(Task data Opens)

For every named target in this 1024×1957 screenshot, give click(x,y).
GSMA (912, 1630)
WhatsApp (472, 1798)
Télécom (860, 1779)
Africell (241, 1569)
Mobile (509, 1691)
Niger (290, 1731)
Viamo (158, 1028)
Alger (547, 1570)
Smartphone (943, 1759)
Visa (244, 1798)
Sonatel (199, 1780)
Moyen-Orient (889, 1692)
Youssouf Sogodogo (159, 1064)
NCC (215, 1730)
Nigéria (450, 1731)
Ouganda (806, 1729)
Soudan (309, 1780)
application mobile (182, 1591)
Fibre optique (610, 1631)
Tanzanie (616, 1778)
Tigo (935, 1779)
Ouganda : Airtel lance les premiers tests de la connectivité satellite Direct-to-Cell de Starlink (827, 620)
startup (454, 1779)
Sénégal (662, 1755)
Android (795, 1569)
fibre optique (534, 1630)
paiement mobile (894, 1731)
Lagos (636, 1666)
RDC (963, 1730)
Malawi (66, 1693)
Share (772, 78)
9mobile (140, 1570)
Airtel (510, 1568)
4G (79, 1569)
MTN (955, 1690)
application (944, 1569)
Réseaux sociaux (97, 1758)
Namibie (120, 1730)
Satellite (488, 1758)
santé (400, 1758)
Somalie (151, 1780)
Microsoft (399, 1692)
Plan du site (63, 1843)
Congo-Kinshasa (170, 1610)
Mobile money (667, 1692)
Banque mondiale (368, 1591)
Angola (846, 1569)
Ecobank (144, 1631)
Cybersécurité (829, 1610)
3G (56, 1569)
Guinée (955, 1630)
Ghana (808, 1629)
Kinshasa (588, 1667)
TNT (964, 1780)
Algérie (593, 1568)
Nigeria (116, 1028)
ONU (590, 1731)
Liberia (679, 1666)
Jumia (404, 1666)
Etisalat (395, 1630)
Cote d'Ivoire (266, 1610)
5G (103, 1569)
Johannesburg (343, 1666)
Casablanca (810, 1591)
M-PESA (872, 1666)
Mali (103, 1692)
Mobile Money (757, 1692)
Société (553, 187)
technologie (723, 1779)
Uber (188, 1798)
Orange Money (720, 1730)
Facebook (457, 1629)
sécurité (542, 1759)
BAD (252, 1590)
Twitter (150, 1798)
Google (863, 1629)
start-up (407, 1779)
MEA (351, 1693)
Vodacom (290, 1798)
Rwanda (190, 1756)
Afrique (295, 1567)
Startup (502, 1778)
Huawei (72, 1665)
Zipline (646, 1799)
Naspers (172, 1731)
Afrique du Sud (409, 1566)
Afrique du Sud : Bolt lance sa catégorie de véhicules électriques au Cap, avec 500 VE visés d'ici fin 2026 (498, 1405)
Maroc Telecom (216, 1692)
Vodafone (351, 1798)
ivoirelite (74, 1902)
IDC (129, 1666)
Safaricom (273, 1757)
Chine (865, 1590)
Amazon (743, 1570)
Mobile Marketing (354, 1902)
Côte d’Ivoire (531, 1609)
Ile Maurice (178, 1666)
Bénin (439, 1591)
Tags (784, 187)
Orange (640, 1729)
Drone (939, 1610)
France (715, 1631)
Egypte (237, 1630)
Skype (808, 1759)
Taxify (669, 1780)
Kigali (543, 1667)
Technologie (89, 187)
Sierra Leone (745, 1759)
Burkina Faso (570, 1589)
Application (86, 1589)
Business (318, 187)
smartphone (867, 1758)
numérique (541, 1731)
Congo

(Task data Closes)
(Task data Opens)

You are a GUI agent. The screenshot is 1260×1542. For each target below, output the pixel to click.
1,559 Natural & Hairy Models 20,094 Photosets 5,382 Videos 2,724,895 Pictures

(Task data Closes)
(Task data Opens)

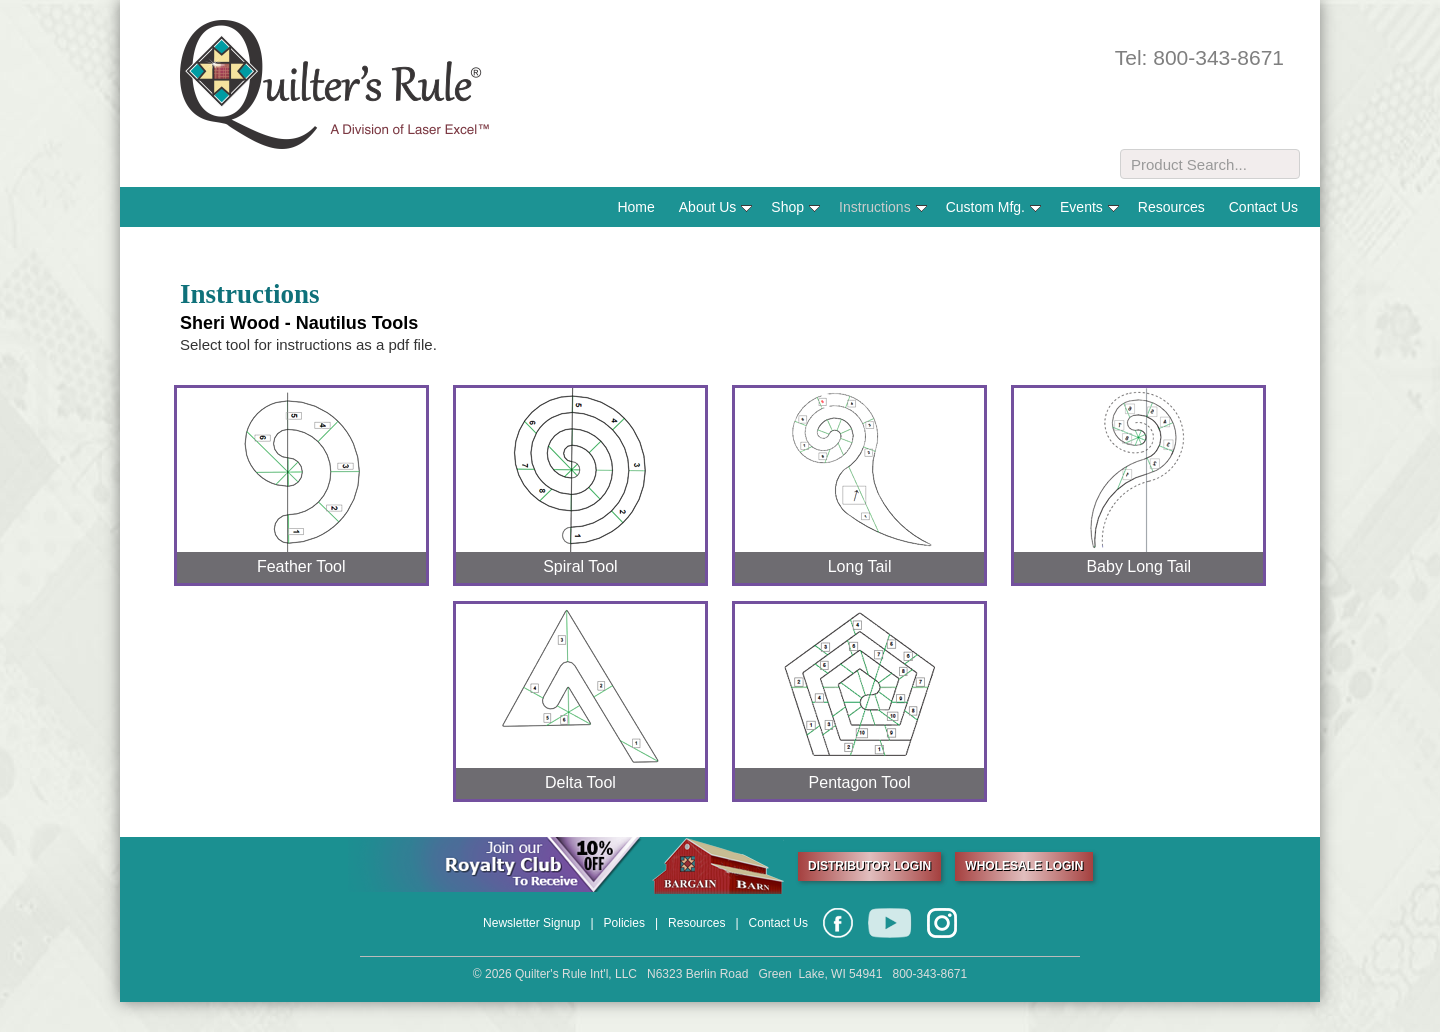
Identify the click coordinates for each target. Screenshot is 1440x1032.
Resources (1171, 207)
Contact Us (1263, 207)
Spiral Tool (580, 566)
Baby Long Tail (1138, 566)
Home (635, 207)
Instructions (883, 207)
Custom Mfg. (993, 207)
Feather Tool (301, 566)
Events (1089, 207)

(Task data Closes)

→ **Assigned task**
Each line above from the one with "For every named" up to and including the one with "Tigo (935, 1779)" must be set down exactly, and no line outside that span may appear.

→ **Response**
For every named target in this 1024×1957 screenshot, give click(x,y).
GSMA (912, 1630)
WhatsApp (472, 1798)
Télécom (860, 1779)
Africell (241, 1569)
Mobile (509, 1691)
Niger (290, 1731)
Viamo (158, 1028)
Alger (547, 1570)
Smartphone (943, 1759)
Visa (244, 1798)
Sonatel (199, 1780)
Moyen-Orient (889, 1692)
Youssouf Sogodogo (159, 1064)
NCC (215, 1730)
Nigéria (450, 1731)
Ouganda (806, 1729)
Soudan (309, 1780)
application mobile (182, 1591)
Fibre optique (610, 1631)
Tanzanie (616, 1778)
Tigo (935, 1779)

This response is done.